Please retype the listing below, matching every line exactly.
** Task input follows **
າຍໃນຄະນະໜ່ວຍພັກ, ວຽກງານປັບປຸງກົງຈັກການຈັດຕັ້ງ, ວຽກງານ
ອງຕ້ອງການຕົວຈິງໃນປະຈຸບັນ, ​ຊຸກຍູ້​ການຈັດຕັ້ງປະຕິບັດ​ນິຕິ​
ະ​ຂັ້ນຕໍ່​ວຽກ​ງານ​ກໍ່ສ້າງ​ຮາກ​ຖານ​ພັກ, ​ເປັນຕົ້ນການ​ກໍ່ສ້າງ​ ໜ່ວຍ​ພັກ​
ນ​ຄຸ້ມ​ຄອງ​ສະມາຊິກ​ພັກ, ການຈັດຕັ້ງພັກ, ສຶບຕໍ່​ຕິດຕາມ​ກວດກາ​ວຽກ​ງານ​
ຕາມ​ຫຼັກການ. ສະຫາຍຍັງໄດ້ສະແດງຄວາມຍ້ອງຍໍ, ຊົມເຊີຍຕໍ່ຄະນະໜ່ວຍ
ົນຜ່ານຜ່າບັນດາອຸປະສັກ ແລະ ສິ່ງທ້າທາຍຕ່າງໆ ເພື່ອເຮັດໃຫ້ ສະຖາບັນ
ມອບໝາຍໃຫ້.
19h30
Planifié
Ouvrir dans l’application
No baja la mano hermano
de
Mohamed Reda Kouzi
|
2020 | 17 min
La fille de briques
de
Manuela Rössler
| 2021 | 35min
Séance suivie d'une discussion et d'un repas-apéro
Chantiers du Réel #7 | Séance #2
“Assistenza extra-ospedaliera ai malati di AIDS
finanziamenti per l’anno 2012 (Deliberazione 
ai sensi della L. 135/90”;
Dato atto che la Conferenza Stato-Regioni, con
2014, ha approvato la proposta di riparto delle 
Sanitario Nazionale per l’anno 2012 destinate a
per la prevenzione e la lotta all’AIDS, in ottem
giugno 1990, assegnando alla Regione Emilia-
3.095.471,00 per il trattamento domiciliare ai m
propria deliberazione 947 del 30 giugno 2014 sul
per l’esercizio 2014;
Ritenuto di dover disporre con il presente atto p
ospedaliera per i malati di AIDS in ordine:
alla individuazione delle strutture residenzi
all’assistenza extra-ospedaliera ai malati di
** End of Task input **
> **Written answer**:
າຍໃນຄະນະໜ່ວຍພັກ, ວຽກງານປັບປຸງກົງຈັກການຈັດຕັ້ງ, ວຽກງານ
ອງຕ້ອງການຕົວຈິງໃນປະຈຸບັນ, ​ຊຸກຍູ້​ການຈັດຕັ້ງປະຕິບັດ​ນິຕິ​
ະ​ຂັ້ນຕໍ່​ວຽກ​ງານ​ກໍ່ສ້າງ​ຮາກ​ຖານ​ພັກ, ​ເປັນຕົ້ນການ​ກໍ່ສ້າງ​ ໜ່ວຍ​ພັກ​
ນ​ຄຸ້ມ​ຄອງ​ສະມາຊິກ​ພັກ, ການຈັດຕັ້ງພັກ, ສຶບຕໍ່​ຕິດຕາມ​ກວດກາ​ວຽກ​ງານ​
ຕາມ​ຫຼັກການ. ສະຫາຍຍັງໄດ້ສະແດງຄວາມຍ້ອງຍໍ, ຊົມເຊີຍຕໍ່ຄະນະໜ່ວຍ
ົນຜ່ານຜ່າບັນດາອຸປະສັກ ແລະ ສິ່ງທ້າທາຍຕ່າງໆ ເພື່ອເຮັດໃຫ້ ສະຖາບັນ
ມອບໝາຍໃຫ້.
19h30
Planifié
Ouvrir dans l’application
No baja la mano hermano
de
Mohamed Reda Kouzi
|
2020 | 17 min
La fille de briques
de
Manuela Rössler
| 2021 | 35min
Séance suivie d'une discussion et d'un repas-apéro
Chantiers du Réel #7 | Séance #2
“Assistenza extra-ospedaliera ai malati di AIDS
finanziamenti per l’anno 2012 (Deliberazione 
ai sensi della L. 135/90”;
Dato atto che la Conferenza Stato-Regioni, con
2014, ha approvato la proposta di riparto delle 
Sanitario Nazionale per l’anno 2012 destinate a
per la prevenzione e la lotta all’AIDS, in ottem
giugno 1990, assegnando alla Regione Emilia-
3.095.471,00 per il trattamento domiciliare ai m
propria deliberazione 947 del 30 giugno 2014 sul
per l’esercizio 2014;
Ritenuto di dover disporre con il presente atto p
ospedaliera per i malati di AIDS in ordine:
alla individuazione delle strutture residenzi
all’assistenza extra-ospedaliera ai malati di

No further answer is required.